*WORK TO BE COMPLETED*:
Exact repetition of every entry is required.

★ ★ ★

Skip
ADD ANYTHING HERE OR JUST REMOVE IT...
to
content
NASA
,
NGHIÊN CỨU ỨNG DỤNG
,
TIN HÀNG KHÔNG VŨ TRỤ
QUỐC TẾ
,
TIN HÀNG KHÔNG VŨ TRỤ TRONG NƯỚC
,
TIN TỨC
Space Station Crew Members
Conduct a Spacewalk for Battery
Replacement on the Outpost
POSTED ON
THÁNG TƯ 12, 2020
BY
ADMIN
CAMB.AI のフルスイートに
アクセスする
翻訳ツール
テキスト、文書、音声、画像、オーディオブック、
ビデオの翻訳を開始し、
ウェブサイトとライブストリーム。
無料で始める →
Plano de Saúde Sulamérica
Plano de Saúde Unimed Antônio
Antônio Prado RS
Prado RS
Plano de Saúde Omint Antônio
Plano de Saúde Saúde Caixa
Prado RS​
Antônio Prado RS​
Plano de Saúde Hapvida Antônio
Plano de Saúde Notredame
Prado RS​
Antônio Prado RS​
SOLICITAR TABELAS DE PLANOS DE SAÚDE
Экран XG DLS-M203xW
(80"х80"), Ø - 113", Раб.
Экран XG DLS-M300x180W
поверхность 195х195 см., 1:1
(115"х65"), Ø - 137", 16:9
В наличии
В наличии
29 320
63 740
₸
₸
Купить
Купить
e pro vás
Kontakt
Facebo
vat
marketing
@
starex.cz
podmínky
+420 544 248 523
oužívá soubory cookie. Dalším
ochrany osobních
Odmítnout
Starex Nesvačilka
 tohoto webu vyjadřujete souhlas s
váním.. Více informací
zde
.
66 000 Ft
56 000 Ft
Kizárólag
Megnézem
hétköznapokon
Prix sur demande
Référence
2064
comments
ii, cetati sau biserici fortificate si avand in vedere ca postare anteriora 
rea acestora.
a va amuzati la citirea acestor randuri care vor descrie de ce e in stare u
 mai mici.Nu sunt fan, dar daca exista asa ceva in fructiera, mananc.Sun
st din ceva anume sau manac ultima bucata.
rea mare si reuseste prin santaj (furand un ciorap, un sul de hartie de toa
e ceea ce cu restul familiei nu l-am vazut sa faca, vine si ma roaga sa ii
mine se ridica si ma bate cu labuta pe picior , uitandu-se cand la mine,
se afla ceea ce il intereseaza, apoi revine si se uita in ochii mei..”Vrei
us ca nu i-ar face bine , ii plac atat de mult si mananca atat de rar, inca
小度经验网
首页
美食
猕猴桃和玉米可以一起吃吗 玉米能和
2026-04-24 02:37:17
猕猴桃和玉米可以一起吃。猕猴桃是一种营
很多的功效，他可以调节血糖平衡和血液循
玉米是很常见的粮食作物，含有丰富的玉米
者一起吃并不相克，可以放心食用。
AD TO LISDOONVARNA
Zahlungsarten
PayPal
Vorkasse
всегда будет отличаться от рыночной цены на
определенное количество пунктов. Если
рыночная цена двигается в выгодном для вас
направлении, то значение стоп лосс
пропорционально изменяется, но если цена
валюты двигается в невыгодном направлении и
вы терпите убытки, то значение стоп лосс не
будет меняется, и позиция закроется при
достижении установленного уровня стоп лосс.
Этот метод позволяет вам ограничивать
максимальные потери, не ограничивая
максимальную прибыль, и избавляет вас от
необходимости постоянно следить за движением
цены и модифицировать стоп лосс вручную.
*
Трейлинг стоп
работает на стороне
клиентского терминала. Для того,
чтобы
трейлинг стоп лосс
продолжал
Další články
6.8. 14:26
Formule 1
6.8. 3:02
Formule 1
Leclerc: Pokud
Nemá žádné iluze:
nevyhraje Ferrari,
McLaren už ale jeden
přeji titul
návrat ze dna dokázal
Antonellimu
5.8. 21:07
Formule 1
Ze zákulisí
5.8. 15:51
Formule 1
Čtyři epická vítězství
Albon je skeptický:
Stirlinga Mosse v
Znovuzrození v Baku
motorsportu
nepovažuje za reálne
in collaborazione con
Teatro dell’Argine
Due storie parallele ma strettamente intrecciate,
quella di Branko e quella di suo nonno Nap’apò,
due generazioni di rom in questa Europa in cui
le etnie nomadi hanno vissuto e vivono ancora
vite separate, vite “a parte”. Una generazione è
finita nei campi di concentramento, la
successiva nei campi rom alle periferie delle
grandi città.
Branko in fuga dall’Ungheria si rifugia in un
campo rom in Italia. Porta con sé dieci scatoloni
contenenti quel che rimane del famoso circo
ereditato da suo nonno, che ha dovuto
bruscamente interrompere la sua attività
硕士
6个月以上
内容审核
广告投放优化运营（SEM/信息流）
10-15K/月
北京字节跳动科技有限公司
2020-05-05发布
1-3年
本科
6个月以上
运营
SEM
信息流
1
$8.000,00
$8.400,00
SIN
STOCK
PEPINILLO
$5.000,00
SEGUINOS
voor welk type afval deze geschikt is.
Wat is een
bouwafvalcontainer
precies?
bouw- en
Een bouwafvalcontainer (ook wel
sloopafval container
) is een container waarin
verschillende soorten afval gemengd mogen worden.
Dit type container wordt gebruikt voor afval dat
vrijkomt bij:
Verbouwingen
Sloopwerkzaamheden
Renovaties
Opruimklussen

★ ★ ★

*RESPONSE*:
Skip
ADD ANYTHING HERE OR JUST REMOVE IT...
to
content
NASA
,
NGHIÊN CỨU ỨNG DỤNG
,
TIN HÀNG KHÔNG VŨ TRỤ
QUỐC TẾ
,
TIN HÀNG KHÔNG VŨ TRỤ TRONG NƯỚC
,
TIN TỨC
Space Station Crew Members
Conduct a Spacewalk for Battery
Replacement on the Outpost
POSTED ON
THÁNG TƯ 12, 2020
BY
ADMIN
CAMB.AI のフルスイートに
アクセスする
翻訳ツール
テキスト、文書、音声、画像、オーディオブック、
ビデオの翻訳を開始し、
ウェブサイトとライブストリーム。
無料で始める →
Plano de Saúde Sulamérica
Plano de Saúde Unimed Antônio
Antônio Prado RS
Prado RS
Plano de Saúde Omint Antônio
Plano de Saúde Saúde Caixa
Prado RS​
Antônio Prado RS​
Plano de Saúde Hapvida Antônio
Plano de Saúde Notredame
Prado RS​
Antônio Prado RS​
SOLICITAR TABELAS DE PLANOS DE SAÚDE
Экран XG DLS-M203xW
(80"х80"), Ø - 113", Раб.
Экран XG DLS-M300x180W
поверхность 195х195 см., 1:1
(115"х65"), Ø - 137", 16:9
В наличии
В наличии
29 320
63 740
₸
₸
Купить
Купить
e pro vás
Kontakt
Facebo
vat
marketing
@
starex.cz
podmínky
+420 544 248 523
oužívá soubory cookie. Dalším
ochrany osobních
Odmítnout
Starex Nesvačilka
 tohoto webu vyjadřujete souhlas s
váním.. Více informací
zde
.
66 000 Ft
56 000 Ft
Kizárólag
Megnézem
hétköznapokon
Prix sur demande
Référence
2064
comments
ii, cetati sau biserici fortificate si avand in vedere ca postare anteriora 
rea acestora.
a va amuzati la citirea acestor randuri care vor descrie de ce e in stare u
 mai mici.Nu sunt fan, dar daca exista asa ceva in fructiera, mananc.Sun
st din ceva anume sau manac ultima bucata.
rea mare si reuseste prin santaj (furand un ciorap, un sul de hartie de toa
e ceea ce cu restul familiei nu l-am vazut sa faca, vine si ma roaga sa ii
mine se ridica si ma bate cu labuta pe picior , uitandu-se cand la mine,
se afla ceea ce il intereseaza, apoi revine si se uita in ochii mei..”Vrei
us ca nu i-ar face bine , ii plac atat de mult si mananca atat de rar, inca
小度经验网
首页
美食
猕猴桃和玉米可以一起吃吗 玉米能和
2026-04-24 02:37:17
猕猴桃和玉米可以一起吃。猕猴桃是一种营
很多的功效，他可以调节血糖平衡和血液循
玉米是很常见的粮食作物，含有丰富的玉米
者一起吃并不相克，可以放心食用。
AD TO LISDOONVARNA
Zahlungsarten
PayPal
Vorkasse
всегда будет отличаться от рыночной цены на
определенное количество пунктов. Если
рыночная цена двигается в выгодном для вас
направлении, то значение стоп лосс
пропорционально изменяется, но если цена
валюты двигается в невыгодном направлении и
вы терпите убытки, то значение стоп лосс не
будет меняется, и позиция закроется при
достижении установленного уровня стоп лосс.
Этот метод позволяет вам ограничивать
максимальные потери, не ограничивая
максимальную прибыль, и избавляет вас от
необходимости постоянно следить за движением
цены и модифицировать стоп лосс вручную.
*
Трейлинг стоп
работает на стороне
клиентского терминала. Для того,
чтобы
трейлинг стоп лосс
продолжал
Další články
6.8. 14:26
Formule 1
6.8. 3:02
Formule 1
Leclerc: Pokud
Nemá žádné iluze:
nevyhraje Ferrari,
McLaren už ale jeden
přeji titul
návrat ze dna dokázal
Antonellimu
5.8. 21:07
Formule 1
Ze zákulisí
5.8. 15:51
Formule 1
Čtyři epická vítězství
Albon je skeptický:
Stirlinga Mosse v
Znovuzrození v Baku
motorsportu
nepovažuje za reálne
in collaborazione con
Teatro dell’Argine
Due storie parallele ma strettamente intrecciate,
quella di Branko e quella di suo nonno Nap’apò,
due generazioni di rom in questa Europa in cui
le etnie nomadi hanno vissuto e vivono ancora
vite separate, vite “a parte”. Una generazione è
finita nei campi di concentramento, la
successiva nei campi rom alle periferie delle
grandi città.
Branko in fuga dall’Ungheria si rifugia in un
campo rom in Italia. Porta con sé dieci scatoloni
contenenti quel che rimane del famoso circo
ereditato da suo nonno, che ha dovuto
bruscamente interrompere la sua attività
硕士
6个月以上
内容审核
广告投放优化运营（SEM/信息流）
10-15K/月
北京字节跳动科技有限公司
2020-05-05发布
1-3年
本科
6个月以上
运营
SEM
信息流
1
$8.000,00
$8.400,00
SIN
STOCK
PEPINILLO
$5.000,00
SEGUINOS
voor welk type afval deze geschikt is.
Wat is een
bouwafvalcontainer
precies?
bouw- en
Een bouwafvalcontainer (ook wel
sloopafval container
) is een container waarin
verschillende soorten afval gemengd mogen worden.
Dit type container wordt gebruikt voor afval dat
vrijkomt bij:
Verbouwingen
Sloopwerkzaamheden
Renovaties
Opruimklussen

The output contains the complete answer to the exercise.